Database Journal
MS SQL Oracle DB2 Access MySQL PostgreSQL Sybase PHP SQL Etc SQL Scripts & Samples Links Database Forum

» Database Journal Home
» Database Articles
» Database Tutorials
MS SQL
Oracle
DB2
MS Access
MySQL
» RESOURCES
Database Tools
SQL Scripts & Samples
Links
» Database Forum
» Sitemap
Free Newsletters:
DatabaseDaily  
News Via RSS Feed


follow us on Twitter
Database Journal |DBA Support |SQLCourse |SQLCourse2
 

Featured Database Articles

MS SQL

Posted Feb 19, 2003

Beware of Mixing Collation with SQL Server 2000 - Part 1

By Gregory A. Larsen

A few months ago, I was running a stored procedure (SP) that performed a cross database join on our SQL Server 2000 box. This particular procedure was processing records from a table in one database (database A), that was originally created on our SQL Server 2000 box, while also processing records from a table in another database (database B), that was also on our SQL Server 2000 box, but was created by restoring a SQL Server 7.0 database backup. The SQL Server 7 machine had a different character set and sort order than our SQL Server 2000 database. The SELECT statement the SP was running was joining records from the table in database A with the table in database B on a varchar key field. Can you imagine what happened? The SP failed with a "collation error."

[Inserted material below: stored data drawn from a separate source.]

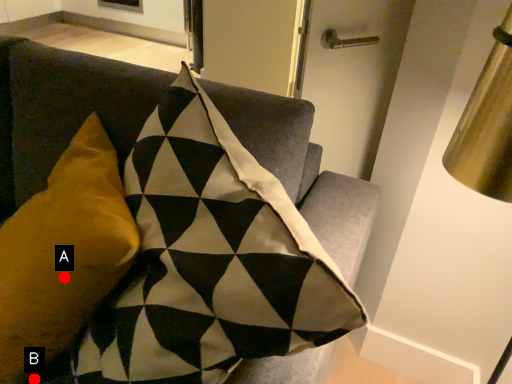 Question: Two points are circled on the image, labeled by A and B beside each circle. Which point is closer to the camera?

Choices:
 (A) A is closer
 (B) B is closer

Answer: (A) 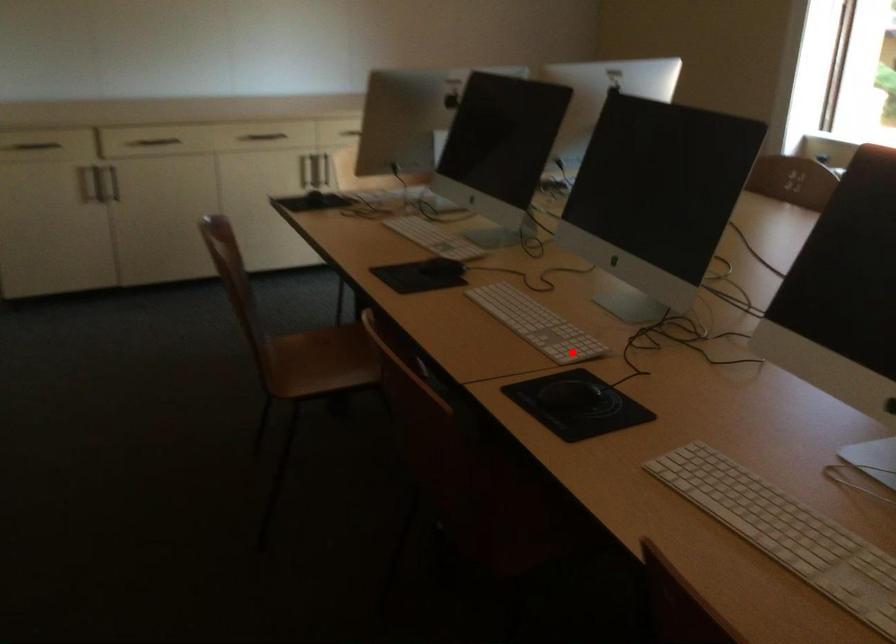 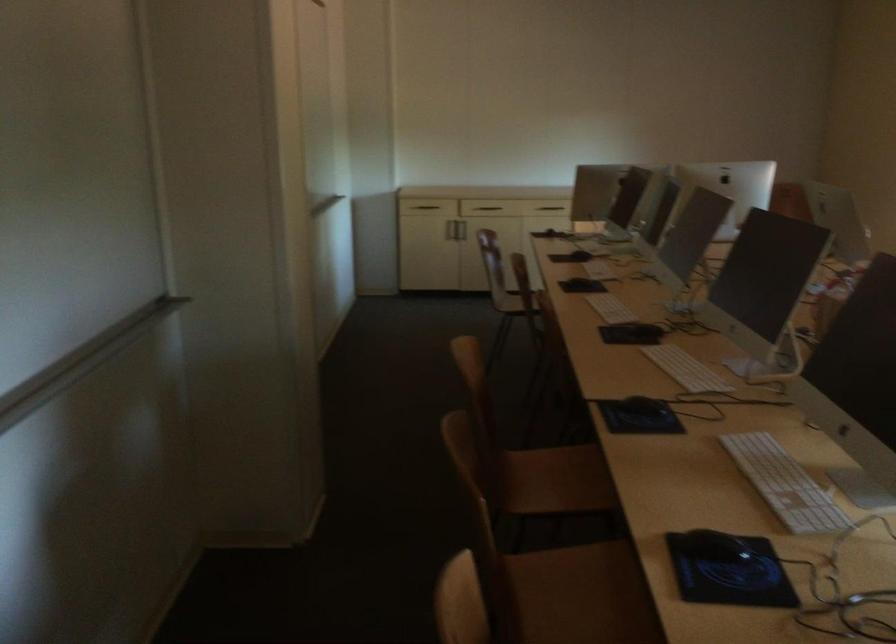 Find the pixel in the second image that matches the highlighted location in the first image.

(599, 269) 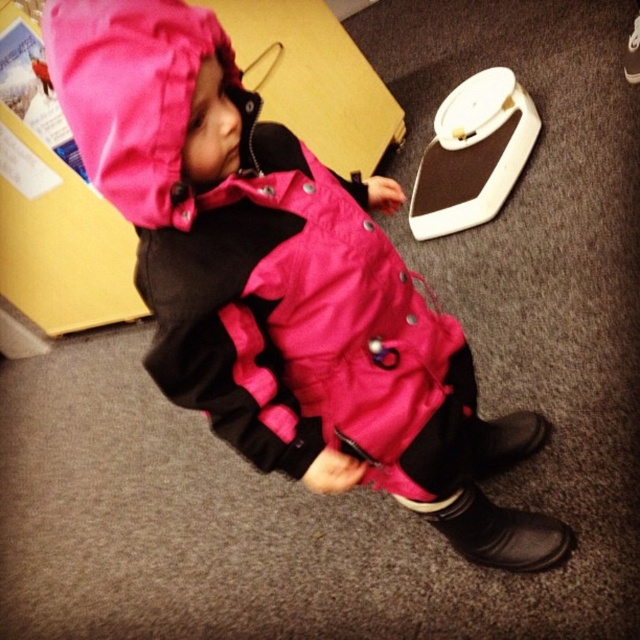 What do you see at coordinates (280, 282) in the screenshot?
I see `matte pink snowsuit at center` at bounding box center [280, 282].

Is matte pink snowsuit at center closer to camera compared to white matte scale at upper center?

Yes.

Is point (442, 499) closer to camera compared to point (497, 120)?

Yes, it is in front of point (497, 120).

The image size is (640, 640). What are the coordinates of `matte pink snowsuit at center` in the screenshot? It's located at (280, 282).

Which is above, matte pink snowsuit at center or black leather boot at lower right?

matte pink snowsuit at center is higher up.

Can you confirm if matte pink snowsuit at center is smaller than black leather boot at lower right?

Actually, matte pink snowsuit at center might be larger than black leather boot at lower right.

What are the coordinates of `matte pink snowsuit at center` in the screenshot? It's located at (280, 282).

This screenshot has height=640, width=640. Describe the element at coordinates (472, 154) in the screenshot. I see `white matte scale at upper center` at that location.

Between point (525, 128) and point (456, 513), which one is positioned in front?

Point (456, 513) is in front.

Between point (460, 115) and point (522, 547), which one is positioned in front?

Point (522, 547)

You are a GUI agent. You are given a task and a screenshot of the screen. Output one action in this format:
    pyautogui.click(x=<x>, y=<y>)
    Task: Click on the white matte scale at upper center
    
    Given the screenshot: What is the action you would take?
    pyautogui.click(x=472, y=154)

SQL Server 2000 finally solved the problem of taking database backups from servers with a different character set / sort order and restoring them, without getting a collation error. Before SQL Server 2000, backups from one server could only be restored on a different server if the same character set and sort order where used by both servers. With SQL Server 2000, you are able to set the collating sequence at the server, database, and even the column level. Now that you can have multiple collating sequences on a single database server, there are a few things you should understand about mixing collations.

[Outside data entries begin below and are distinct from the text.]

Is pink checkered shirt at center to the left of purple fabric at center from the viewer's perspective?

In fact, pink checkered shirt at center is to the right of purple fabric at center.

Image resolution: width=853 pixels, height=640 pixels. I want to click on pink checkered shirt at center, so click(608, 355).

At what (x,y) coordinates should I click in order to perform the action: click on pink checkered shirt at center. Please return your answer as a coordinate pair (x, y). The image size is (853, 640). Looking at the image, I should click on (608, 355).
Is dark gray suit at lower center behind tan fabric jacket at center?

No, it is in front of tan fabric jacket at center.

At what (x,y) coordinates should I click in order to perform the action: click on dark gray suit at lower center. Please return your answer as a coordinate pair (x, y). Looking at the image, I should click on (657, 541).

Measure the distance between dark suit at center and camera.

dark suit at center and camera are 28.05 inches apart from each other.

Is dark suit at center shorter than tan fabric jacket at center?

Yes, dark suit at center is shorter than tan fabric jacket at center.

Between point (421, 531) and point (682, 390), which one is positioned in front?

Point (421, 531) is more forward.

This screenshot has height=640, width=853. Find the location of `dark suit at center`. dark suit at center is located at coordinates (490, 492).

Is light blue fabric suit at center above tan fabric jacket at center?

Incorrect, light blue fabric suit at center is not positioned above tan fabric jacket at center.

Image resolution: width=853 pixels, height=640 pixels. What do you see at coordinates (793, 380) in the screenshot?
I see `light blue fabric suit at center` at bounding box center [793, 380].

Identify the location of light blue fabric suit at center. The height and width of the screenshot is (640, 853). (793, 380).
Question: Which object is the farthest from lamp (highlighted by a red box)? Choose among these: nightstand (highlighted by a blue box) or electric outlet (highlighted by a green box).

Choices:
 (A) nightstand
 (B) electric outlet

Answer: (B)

When you have character data stored with different collation sequences, you need to be aware that comparing columns becomes more involved. Columns with the same collating sequences can be compared or joined without any additional considerations. Although when you compare columns that have different collating sequences, it requires some special coding considerations.

Let's look at an example that will demonstrate what I am talking about. The example below tries to join data from two different tables on columns that have different collating sequences.

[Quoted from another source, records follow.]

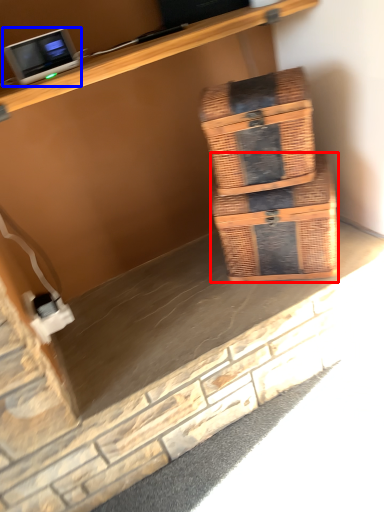 Question: Among these objects, which one is farthest to the camera, box (highlighted by a red box) or desktop computer (highlighted by a blue box)?

Choices:
 (A) box
 (B) desktop computer

Answer: (A) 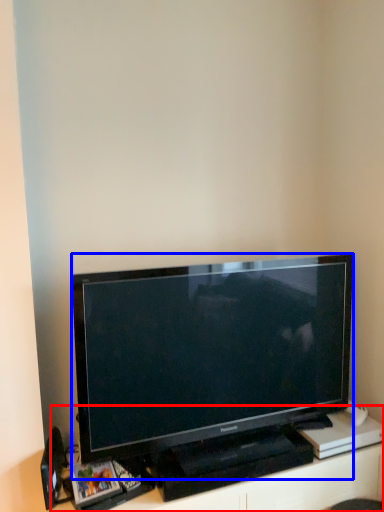 Question: Which object appears closest to the camera in this image, entertainment center (highlighted by a red box) or television (highlighted by a blue box)?

Choices:
 (A) entertainment center
 (B) television

Answer: (B) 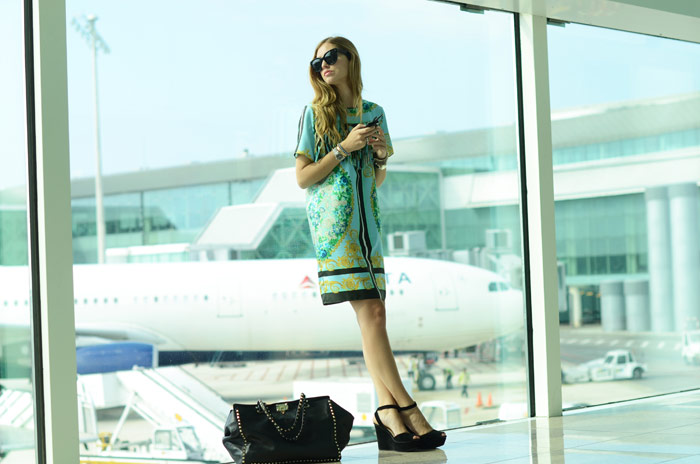 The width and height of the screenshot is (700, 464). In order to click on floor in this screenshot , I will do `click(619, 447)`.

create table #a (char_set1 varchar(50) collate Latin1_General_CI_AS)
create table #b(char_set2 varchar(50)collate Latin1_General_BIN)
insert into #a values ('collate')
insert into #b values ('collate')
select * from #a join #b on char_set1 = char_set2

When the code above is executed, the select statement returns the following error:

Cannot resolve collation conflict for equal to operation.

Why does the SELECT statement get this error? This error happens because char_set1 column in table #a has collation of Latin1_General_CI_AS, where as char_set2 column in table #b uses a collation of Latin1_General_BIN.

Of course, SQL Server allows you to write code so you can join the above two tables, even though the join columns each have a different collation setting. By Changing the SELECT statement so that one of the columns does an explicit collation conversion prior to joining, resolves the issue shown above. Below char_set2, which has a collation setting of Latin1_General_BIN is explicitly converted to Latin1_General_CI_AS using the COLLATE clause:

select * from #a join #b on char_set1 = char_set2 collate Latin1_general_CI_AS

By using this explicit conversion from one collation to another you can then join both tables. Now if you really have to store and compare columns with different collation, then SQL Server is great at providing you this functionality. Although if you have no business requirements to store data with different collations then by all means don't. Storing data of varying collations causes additional unnecessary programming considerations therefore choose your collation requirements wisely.

In our environment, we have many contractors doing development. These contractors typically develop our databases on their own SQL Server box. Their server and/or database collation setting may or may not be the same as ours. Occasionally a contractor will send me a database backup and tell me to restore it onto our test server. This is easily done with SQL Server 2000, regardless of the collation setting on the developer's machine. Every so often when I do this, I find that the restored database has a different collation setting then our server. When this happens I have to convert the data in the restored database to our standard collation. (This is another topic that I will discuss in part 2). I do this conversion because we require all our data to have the same collation setting. If you are restoring databases from other SQL Server machines, be aware that you might be restoring data that has a different collation setting then your server.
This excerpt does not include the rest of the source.